▸ DATA SHOWN
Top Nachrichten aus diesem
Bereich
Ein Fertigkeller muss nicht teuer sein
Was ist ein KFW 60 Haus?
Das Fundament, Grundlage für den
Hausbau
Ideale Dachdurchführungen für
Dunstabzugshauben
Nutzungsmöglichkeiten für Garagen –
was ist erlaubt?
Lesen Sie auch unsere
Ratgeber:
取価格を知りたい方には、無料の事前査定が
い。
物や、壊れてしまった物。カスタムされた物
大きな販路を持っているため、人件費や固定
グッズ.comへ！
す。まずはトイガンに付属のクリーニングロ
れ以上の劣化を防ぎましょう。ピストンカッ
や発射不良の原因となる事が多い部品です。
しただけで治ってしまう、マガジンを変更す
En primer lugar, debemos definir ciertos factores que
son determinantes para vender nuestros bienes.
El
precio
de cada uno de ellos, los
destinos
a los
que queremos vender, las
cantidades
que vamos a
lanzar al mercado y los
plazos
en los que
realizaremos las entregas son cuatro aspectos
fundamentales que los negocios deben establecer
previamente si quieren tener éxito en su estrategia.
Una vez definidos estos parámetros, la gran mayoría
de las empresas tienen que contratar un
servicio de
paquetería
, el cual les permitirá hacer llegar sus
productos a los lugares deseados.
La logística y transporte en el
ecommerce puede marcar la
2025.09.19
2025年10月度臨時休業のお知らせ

--

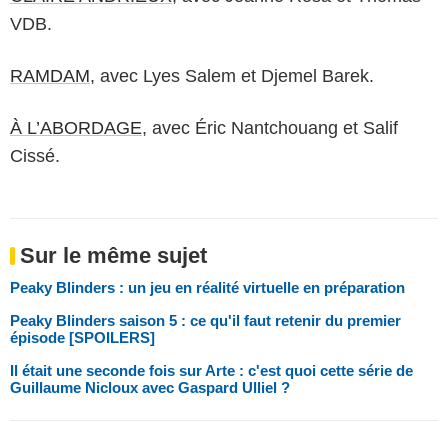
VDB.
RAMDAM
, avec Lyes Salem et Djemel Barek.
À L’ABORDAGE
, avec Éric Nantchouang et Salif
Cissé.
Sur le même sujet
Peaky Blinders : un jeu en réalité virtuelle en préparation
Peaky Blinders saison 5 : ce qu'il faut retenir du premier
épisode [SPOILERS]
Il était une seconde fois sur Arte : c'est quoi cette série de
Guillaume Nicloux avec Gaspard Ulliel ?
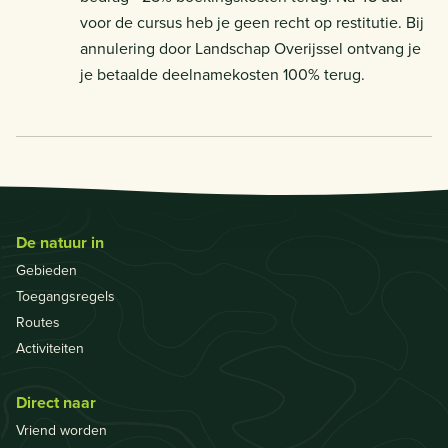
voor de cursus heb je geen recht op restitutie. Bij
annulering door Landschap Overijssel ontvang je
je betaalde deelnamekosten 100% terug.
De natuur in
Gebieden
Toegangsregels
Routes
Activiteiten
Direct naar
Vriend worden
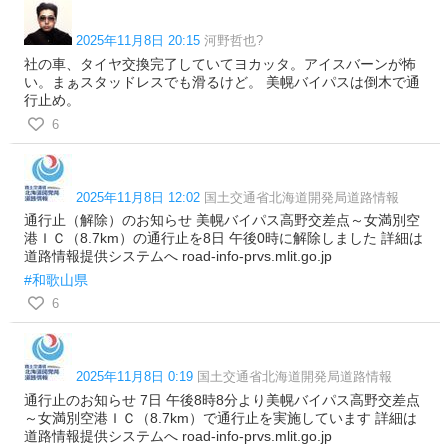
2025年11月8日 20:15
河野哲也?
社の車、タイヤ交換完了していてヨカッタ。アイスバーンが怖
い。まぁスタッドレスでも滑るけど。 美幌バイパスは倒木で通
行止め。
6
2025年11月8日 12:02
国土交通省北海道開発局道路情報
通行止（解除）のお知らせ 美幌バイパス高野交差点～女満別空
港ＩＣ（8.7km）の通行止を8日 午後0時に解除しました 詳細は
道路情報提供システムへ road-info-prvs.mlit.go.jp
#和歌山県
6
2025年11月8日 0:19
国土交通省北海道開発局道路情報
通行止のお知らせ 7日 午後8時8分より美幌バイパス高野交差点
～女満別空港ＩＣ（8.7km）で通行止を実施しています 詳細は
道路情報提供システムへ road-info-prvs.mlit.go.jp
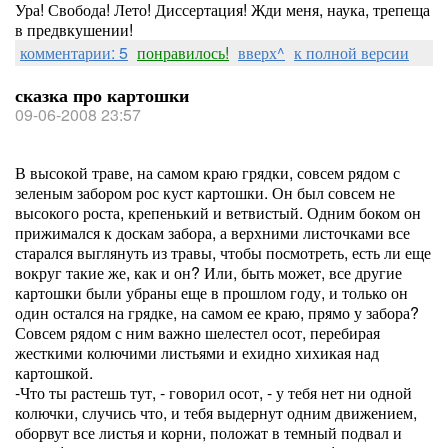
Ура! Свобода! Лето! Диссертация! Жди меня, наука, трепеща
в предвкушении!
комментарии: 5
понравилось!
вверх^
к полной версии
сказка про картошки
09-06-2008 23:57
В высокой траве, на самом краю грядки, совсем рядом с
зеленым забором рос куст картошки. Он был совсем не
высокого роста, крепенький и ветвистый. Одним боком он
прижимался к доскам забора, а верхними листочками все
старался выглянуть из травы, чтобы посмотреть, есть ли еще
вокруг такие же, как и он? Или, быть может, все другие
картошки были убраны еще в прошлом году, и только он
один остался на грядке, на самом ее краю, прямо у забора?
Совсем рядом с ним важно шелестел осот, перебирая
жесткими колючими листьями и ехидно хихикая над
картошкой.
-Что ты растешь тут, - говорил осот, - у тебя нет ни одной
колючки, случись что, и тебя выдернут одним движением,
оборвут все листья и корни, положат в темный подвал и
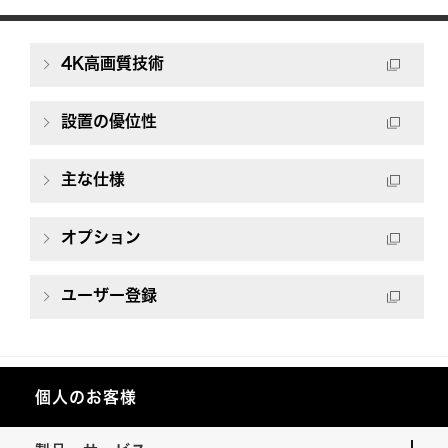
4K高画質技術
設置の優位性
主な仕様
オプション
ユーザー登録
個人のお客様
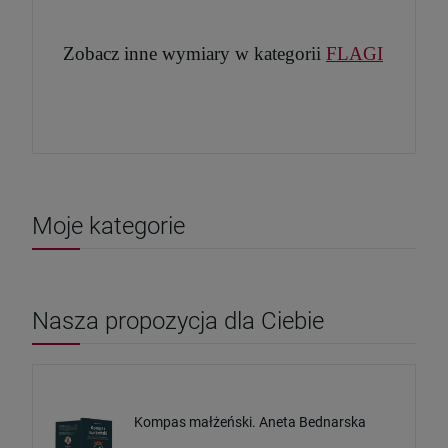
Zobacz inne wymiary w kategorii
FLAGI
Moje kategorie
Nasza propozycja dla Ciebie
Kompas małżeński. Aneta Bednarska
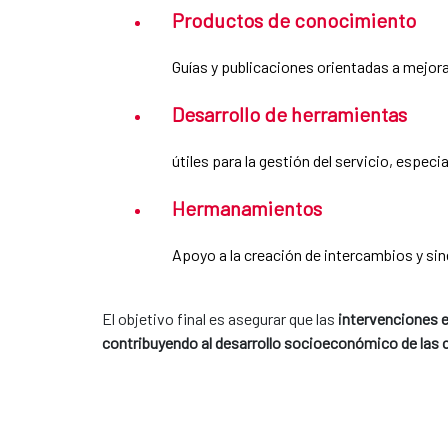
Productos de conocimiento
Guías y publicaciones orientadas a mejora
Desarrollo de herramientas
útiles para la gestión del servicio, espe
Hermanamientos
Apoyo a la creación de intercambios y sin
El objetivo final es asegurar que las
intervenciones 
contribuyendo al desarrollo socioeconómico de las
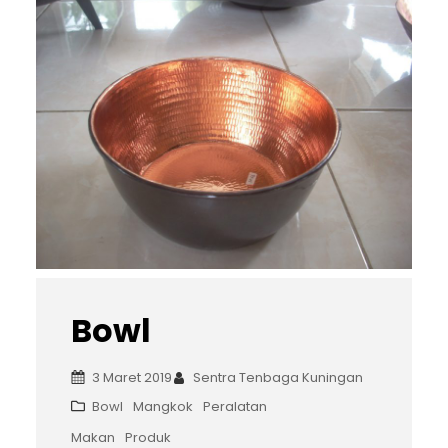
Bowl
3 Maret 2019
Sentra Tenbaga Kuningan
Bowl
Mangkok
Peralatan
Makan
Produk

---

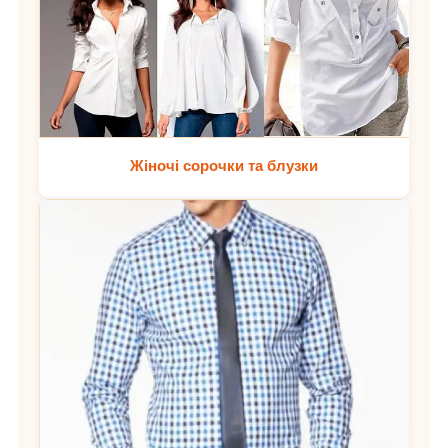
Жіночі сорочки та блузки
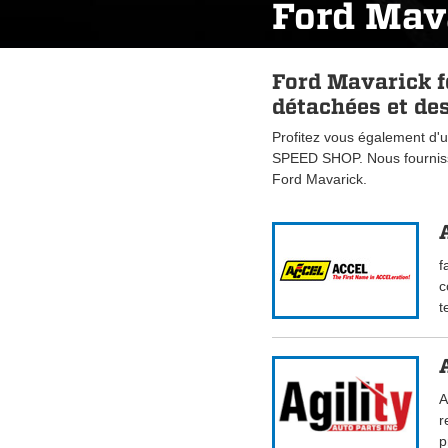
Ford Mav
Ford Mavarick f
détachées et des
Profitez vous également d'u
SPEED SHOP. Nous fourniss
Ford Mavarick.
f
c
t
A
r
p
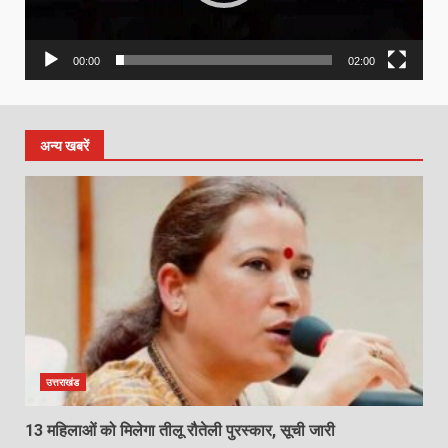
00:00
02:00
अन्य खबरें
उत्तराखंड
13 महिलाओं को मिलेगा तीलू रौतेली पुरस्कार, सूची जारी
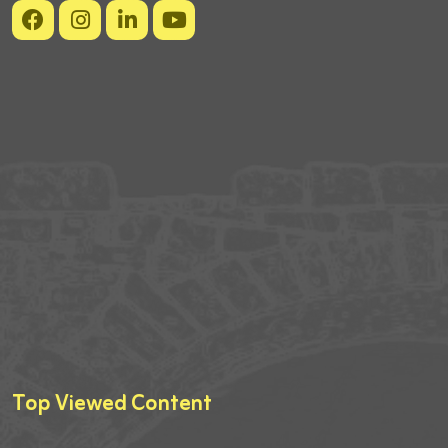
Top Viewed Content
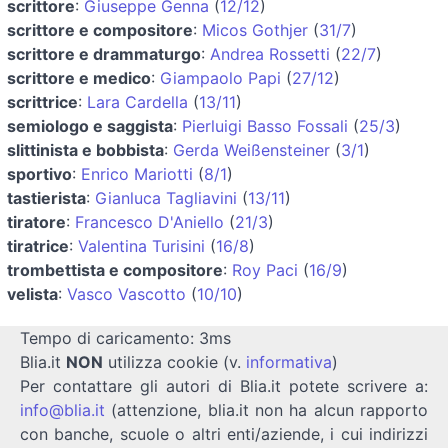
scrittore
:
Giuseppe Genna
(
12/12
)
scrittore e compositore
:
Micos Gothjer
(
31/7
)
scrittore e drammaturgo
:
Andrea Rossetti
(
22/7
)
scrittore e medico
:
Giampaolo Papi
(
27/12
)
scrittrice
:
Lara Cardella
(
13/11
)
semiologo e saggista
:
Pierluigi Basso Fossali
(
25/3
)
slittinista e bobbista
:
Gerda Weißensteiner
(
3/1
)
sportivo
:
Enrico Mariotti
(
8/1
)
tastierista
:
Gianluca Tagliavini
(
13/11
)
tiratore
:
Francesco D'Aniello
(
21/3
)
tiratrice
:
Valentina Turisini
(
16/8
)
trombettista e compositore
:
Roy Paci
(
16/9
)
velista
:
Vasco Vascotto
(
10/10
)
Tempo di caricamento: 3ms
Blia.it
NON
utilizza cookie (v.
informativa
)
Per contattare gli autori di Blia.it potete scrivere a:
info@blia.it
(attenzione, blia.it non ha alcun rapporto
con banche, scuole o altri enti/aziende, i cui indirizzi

▸ TASK ITEM
Transcribe, from the material above, the stretch starting at the line with "annulering door Landschap" and ending at the line with "комментарии: 5", both included, exactly. Do not carry over pictures.

▸ EXPECTED ANSWER
annulering door Landschap Overijssel ontvang je
je betaalde deelnamekosten 100% terug.
De natuur in
Gebieden
Toegangsregels
Routes
Activiteiten
Direct naar
Vriend worden
2025年11月8日 20:15
河野哲也?
社の車、タイヤ交換完了していてヨカッタ。アイスバーンが怖
い。まぁスタッドレスでも滑るけど。 美幌バイパスは倒木で通
行止め。
6
2025年11月8日 12:02
国土交通省北海道開発局道路情報
通行止（解除）のお知らせ 美幌バイパス高野交差点～女満別空
港ＩＣ（8.7km）の通行止を8日 午後0時に解除しました 詳細は
道路情報提供システムへ road-info-prvs.mlit.go.jp
#和歌山県
6
2025年11月8日 0:19
国土交通省北海道開発局道路情報
通行止のお知らせ 7日 午後8時8分より美幌バイパス高野交差点
～女満別空港ＩＣ（8.7km）で通行止を実施しています 詳細は
道路情報提供システムへ road-info-prvs.mlit.go.jp
Ура! Свобода! Лето! Диссертация! Жди меня, наука, трепеща
в предвкушении!
комментарии: 5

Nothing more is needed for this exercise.